(Stored entries)

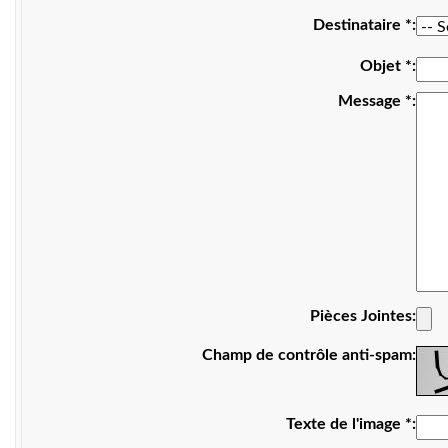
Destinataire
*
Objet
*
Message
*
Pièces Jointes
Champ de contrôle anti-spam
Texte de l'image
*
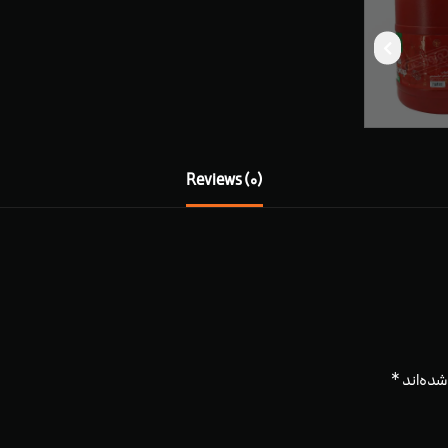
Reviews (0)
شده‌اند
*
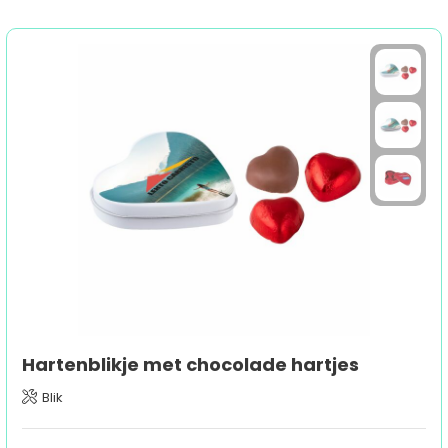
Hartenblikje met chocolade hartjes
Blik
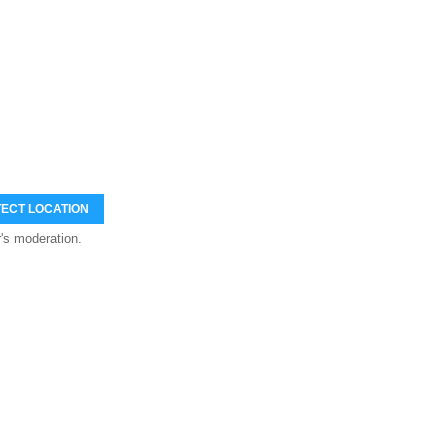
ECT LOCATION
's moderation.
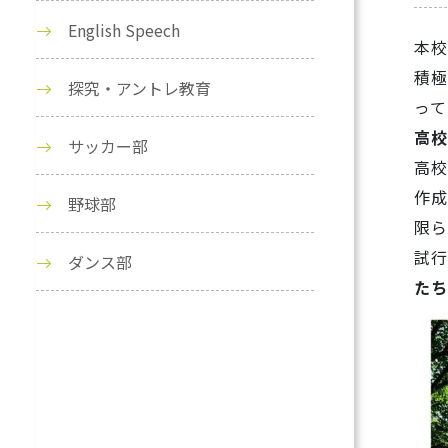
English Speech
本校
積極
探究・アントレ教育
って
高校
サッカー部
高校
作成
野球部
限ら
試
ダンス部
たち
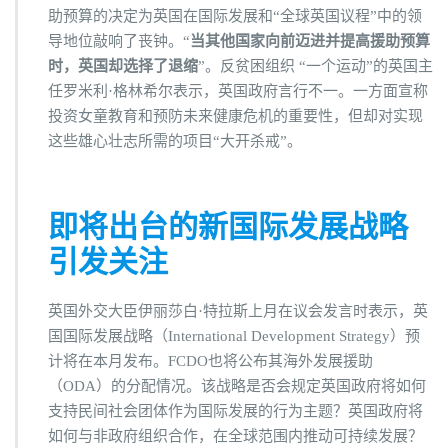
助预算的决定为英国在国际发展和“全球英国议程”中的领
导地位敲响了丧钟。“
当其他国家向前迈进并提高援助预算
时，英国却选择了退缩
”。反贫困组织 “一个运动”的英国主
任罗米利·格林希尔表示，英国政府言行不一。一方面宣称
投资女童教育和预防未来健康危机的重要性，但却对实现
这些雄心壮志所需的项目“大开杀戒”。
即将出台的新国际发展战略
引发关注
英国外交大臣伊丽莎白·特拉斯上月在议会发言时表示，英
国国际发展战略（International Development Strategy）预
计将在本月发布。FCDO也将公布其海外发展援助
（ODA）的分配情况。该战略是否会规定英国政府将如何
支持民间社会团体作为国际发展的行为主题？英国政府将
如何与非政府组织合作，在全球范围内推动可持续发展？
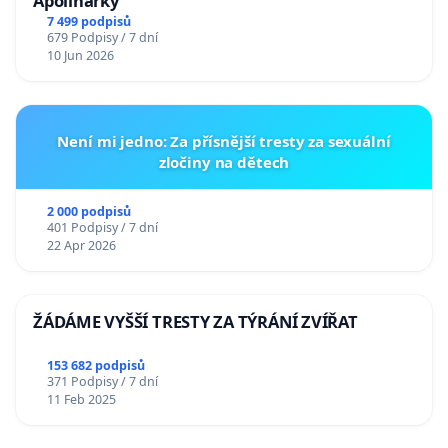
Apolinářky
7 499 podpisů
679 Podpisy / 7 dní
10 Jun 2026
Není mi jedno: Za přísnější tresty za sexuální
zločiny na dětech
2 000 podpisů
401 Podpisy / 7 dní
22 Apr 2026
ŽÁDÁME VYŠŠÍ TRESTY ZA TÝRÁNÍ ZVÍŘAT
153 682 podpisů
371 Podpisy / 7 dní
11 Feb 2025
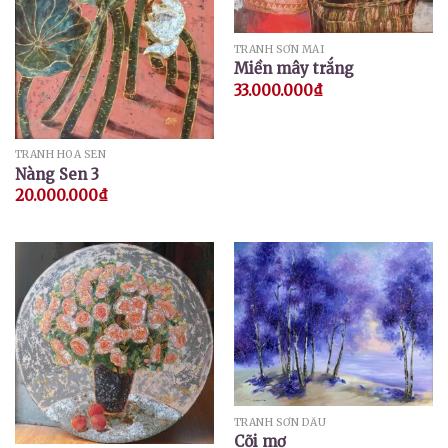
TRANH SƠN MÀI
Miền mây trắng
33.000.000
₫
TRANH HOA SEN
Nàng Sen 3
20.000.000
₫
TRANH SƠN DẦU
Cõi mơ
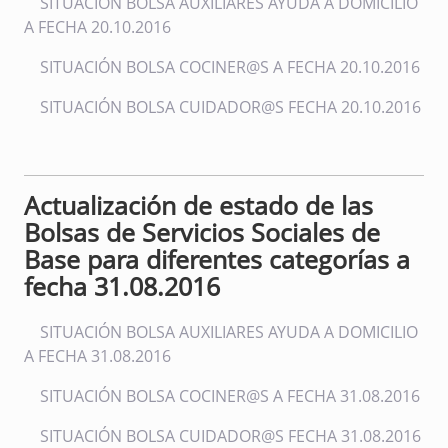
SITUACIÓN BOLSA AUXILIARES AYUDA A DOMICILIO
A FECHA 20.10.2016
SITUACIÓN BOLSA COCINER@S A FECHA 20.10.2016
SITUACIÓN BOLSA CUIDADOR@S FECHA 20.10.2016
Actualización de estado de las
Bolsas de Servicios Sociales de
Base para diferentes categorías a
fecha 31.08.2016
SITUACIÓN BOLSA AUXILIARES AYUDA A DOMICILIO
A FECHA 31.08.2016
SITUACIÓN BOLSA COCINER@S A FECHA 31.08.2016
SITUACIÓN BOLSA CUIDADOR@S FECHA 31.08.2016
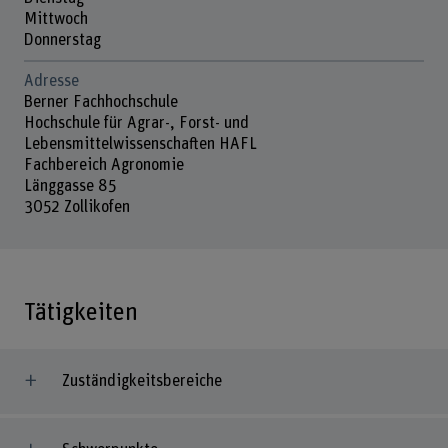
Mittwoch
Donnerstag
Adresse
Berner Fachhochschule
Hochschule für Agrar-, Forst- und
Lebensmittelwissenschaften HAFL
Fachbereich Agronomie
Länggasse 85
3052 Zollikofen
Tätigkeiten
Zuständigkeitsbereiche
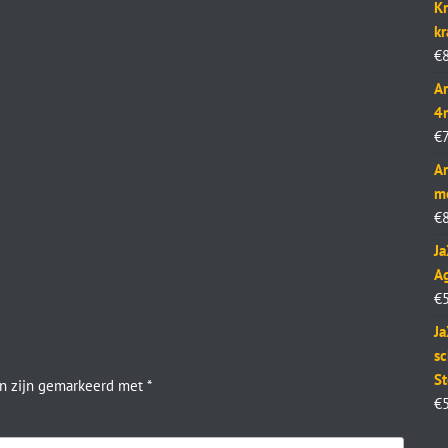
Kr
k
€
Ar
4
€
Ar
m
€
J
Ag
€
Ja
sc
St
en zijn gemarkeerd met
*
€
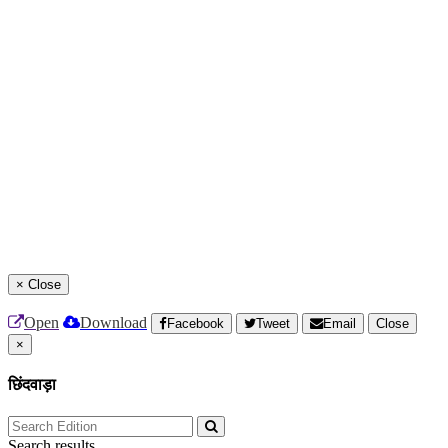
×
Close
Open
Download
Facebook
Tweet
Email
Close
×
छिंदवाड़ा
Search results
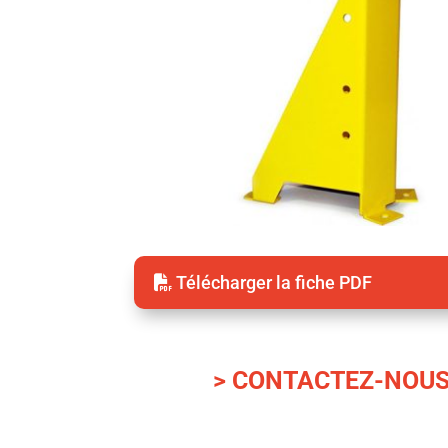
Télécharger la fiche PDF
> CONTACTEZ-NOU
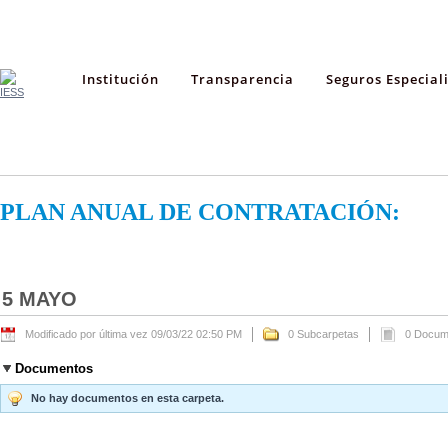
Institución
Transparencia
Seguros Especial
PLAN ANUAL DE CONTRATACIÓN:
5 MAYO
Modificado por última vez 09/03/22 02:50 PM
0 Subcarpetas
0 Docum
Documentos
No hay documentos en esta carpeta.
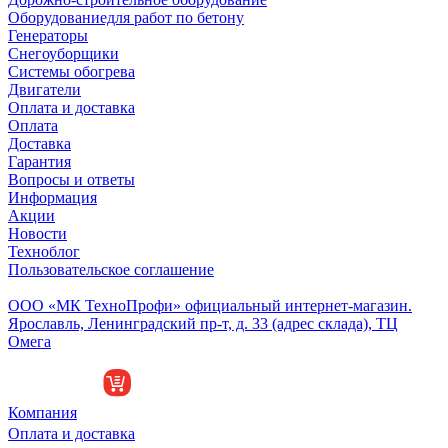
Оборудованиедля работ по бетону
Генераторы
Снегоуборщики
Системы обогрева
Двигатели
Оплата и доставка
Оплата
Доставка
Гарантия
Вопросы и ответы
Информация
Акции
Новости
Техноблог
Пользовательское соглашение
Обособленное подразделение
ООО «МК ТехноПрофи» официальный интернет-магазин.
Ярославль, Ленинградский пр-т, д. 33 (адрес склада), ТЦ
Омега
Компания
Оплата и доставка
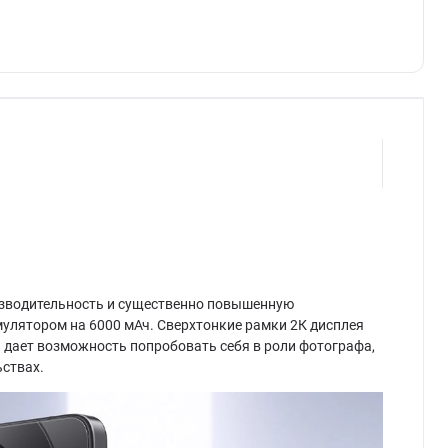
оизводительность и существенно повышенную
мулятором на 6000 мАч. Сверхтонкие рамки 2К дисплея
дает возможность попробовать себя в роли фотографа,
ствах.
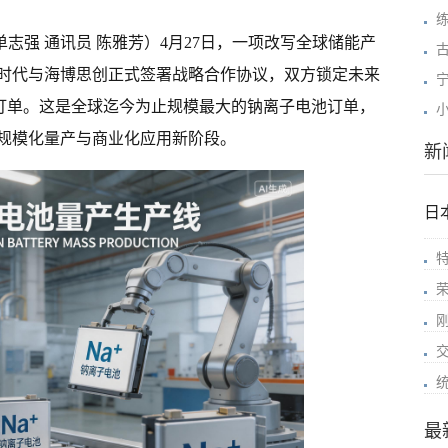
单志强 通讯员 陈雅芳）4月27日，一项改写全球储能产
时代与海博思创正式签署战略合作协议，双方锁定未来
货订单。这是全球迄今为止规模最大的钠离子电池订单，
规模化量产与商业化应用新阶段。
新
日
最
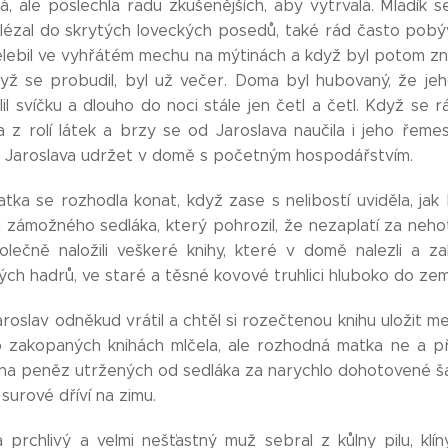
á, ale poslechla radu zkušenějších, aby vytrvala. Mladík 
ylézal do skrytých loveckých posedů, také rád často pobý
elebil ve vyhřátém mechu na mýtinách a když byl potom zna
dyž se probudil, byl už večer. Doma byl hubovaný, že jeho 
il svíčku a dlouho do noci stále jen četl a četl. Když se r
a z rolí látek a brzy se od Jaroslava naučila i jeho řemesl
 Jaroslava udržet v domě s početným hospodářstvím.
atka se rozhodla konat, když zase s nelibostí uviděla, ja
 zámožného sedláka, který pohrozil, že nezaplatí za neho
olečně naložili veškeré knihy, které v domě nalezli a za
ch hadrů, ve staré a těsné kovové truhlici hluboko do zem
roslav odněkud vrátil a chtěl si rozečtenou knihu uložit mezi
o zakopaných knihách mlčela, ale rozhodná matka ne a př
šina peněz utržených od sedláka za narychlo dohotovené šat
urové dříví na zimu.
a prchlivý a velmi nešťastný muž sebral z kůlny pilu, kl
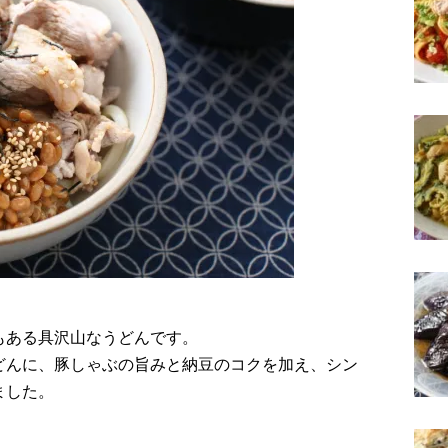
もある具沢山なうどんです。
どんに、豚しゃぶの旨みと納豆のコクを加え、シン
ました。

Your assignment
Every record above should be transcribed exactly; the pictures stay out of the copy.

Problem solution
Destinataire
*
Objet
*
Message
*
Pièces Jointes
Champ de contrôle anti-spam
Texte de l'image
*
Reviews (0)
شده‌اند
*
Hartenblikje met chocolade hartjes
Blik
ECT LOCATION
's moderation.
English Speech
本校
積極
探究・アントレ教育
って
高校
サッカー部
高校
作成
野球部
限ら
試
ダンス部
たち
助预算的决定为英国在国际发展和“全球英国议程”中的领
导地位敲响了丧钟。“
当其他国家向前迈进并提高援助预算
时，英国却选择了退缩
”。反贫困组织 “一个运动”的英国主
任罗米利·格林希尔表示，英国政府言行不一。一方面宣称
投资女童教育和预防未来健康危机的重要性，但却对实现
这些雄心壮志所需的项目“大开杀戒”。
即将出台的新国际发展战略
引发关注
英国外交大臣伊丽莎白·特拉斯上月在议会发言时表示，英
国国际发展战略（International Development Strategy）预
计将在本月发布。FCDO也将公布其海外发展援助
（ODA）的分配情况。该战略是否会规定英国政府将如何
支持民间社会团体作为国际发展的行为主题？英国政府将
如何与非政府组织合作，在全球范围内推动可持续发展？
Apolinářky
7 499 podpisů
679 Podpisy / 7 dní
10 Jun 2026
Není mi jedno: Za přísnější tresty za sexuální
zločiny na dětech
2 000 podpisů
401 Podpisy / 7 dní
22 Apr 2026
ŽÁDÁME VYŠŠÍ TRESTY ZA TÝRÁNÍ ZVÍŘAT
153 682 podpisů
371 Podpisy / 7 dní
11 Feb 2025
TRANH SƠN MÀI
Miền mây trắng
33.000.000
₫
TRANH HOA SEN
Nàng Sen 3
20.000.000
₫
TRANH SƠN DẦU
Cõi mơ
SITUACIÓN BOLSA AUXILIARES AYUDA A DOMICILIO
A FECHA 20.10.2016
SITUACIÓN BOLSA COCINER@S A FECHA 20.10.2016
SITUACIÓN BOLSA CUIDADOR@S FECHA 20.10.2016
Actualización de estado de las
Bolsas de Servicios Sociales de
Base para diferentes categorías a
fecha 31.08.2016
SITUACIÓN BOLSA AUXILIARES AYUDA A DOMICILIO
A FECHA 31.08.2016
SITUACIÓN BOLSA COCINER@S A FECHA 31.08.2016
SITUACIÓN BOLSA CUIDADOR@S FECHA 31.08.2016
Mittwoch
Donnerstag
Adresse
Berner Fachhochschule
Hochschule für Agrar-, Forst- und
Lebensmittelwissenschaften HAFL
Fachbereich Agronomie
Länggasse 85
3052 Zollikofen
Tätigkeiten
Zuständigkeitsbereiche
Kr
k
€
Ar
4
€
Ar
m
€
J
Ag
€
Ja
sc
St
en zijn gemarkeerd met
*
€
×
Close
Open
Download
Facebook
Tweet
Email
Close
×
छिंदवाड़ा
Search results
Télécharger la fiche PDF
> CONTACTEZ-NOU
Institución
Transparencia
Seguros Especial
PLAN ANUAL DE CONTRATACIÓN:
5 MAYO
Modificado por última vez 09/03/22 02:50 PM
0 Subcarpetas
0 Docum
Documentos
No hay documentos en esta carpeta.
Оборудованиедля работ по бетону
Генераторы
Снегоуборщики
Системы обогрева
Двигатели
Оплата и доставка
Оплата
Доставка
Гарантия
Вопросы и ответы
Информация
Акции
Новости
Техноблог
Пользовательское соглашение
Обособленное подразделение
ООО «МК ТехноПрофи» официальный интернет-магазин.
Ярославль, Ленинградский пр-т, д. 33 (адрес склада), ТЦ
Омега
Компания
Оплата и доставка
оизводительность и существенно повышенную
мулятором на 6000 мАч. Сверхтонкие рамки 2К дисплея
дает возможность попробовать себя в роли фотографа,
ствах.
单志强 通讯员 陈雅芳）4月27日，一项改写全球储能产
时代与海博思创正式签署战略合作协议，双方锁定未来
货订单。这是全球迄今为止规模最大的钠离子电池订单，
规模化量产与商业化应用新阶段。
新
日
最
á, ale poslechla radu zkušenějších, aby vytrvala. Mladík 
ylézal do skrytých loveckých posedů, také rád často pobý
elebil ve vyhřátém mechu na mýtinách a když byl potom zna
dyž se probudil, byl už večer. Doma byl hubovaný, že jeho 
il svíčku a dlouho do noci stále jen četl a četl. Když se r
a z rolí látek a brzy se od Jaroslava naučila i jeho řemesl
 Jaroslava udržet v domě s početným hospodářstvím.
atka se rozhodla konat, když zase s nelibostí uviděla, ja
 zámožného sedláka, který pohrozil, že nezaplatí za neho
olečně naložili veškeré knihy, které v domě nalezli a za
ch hadrů, ve staré a těsné kovové truhlici hluboko do zem
roslav odněkud vrátil a chtěl si rozečtenou knihu uložit mezi
o zakopaných knihách mlčela, ale rozhodná matka ne a př
šina peněz utržených od sedláka za narychlo dohotovené šat
urové dříví na zimu.
a prchlivý a velmi nešťastný muž sebral z kůlny pilu, kl
もある具沢山なうどんです。
どんに、豚しゃぶの旨みと納豆のコクを加え、シン
ました。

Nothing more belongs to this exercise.